TASK PROMPT
A faithful copy of all the records is needed, with the pictures omitted.

THE DATA
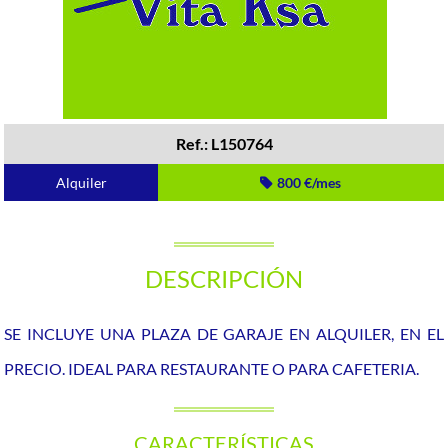
Ref.: L150764
Alquiler
800 €/mes
DESCRIPCIÓN
SE INCLUYE UNA PLAZA DE GARAJE EN ALQUILER, EN EL
PRECIO. IDEAL PARA RESTAURANTE O PARA CAFETERIA.
CARACTERÍSTICAS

RESULT
Ref.: L150764
Alquiler
800 €/mes
DESCRIPCIÓN
SE INCLUYE UNA PLAZA DE GARAJE EN ALQUILER, EN EL
PRECIO. IDEAL PARA RESTAURANTE O PARA CAFETERIA.
CARACTERÍSTICAS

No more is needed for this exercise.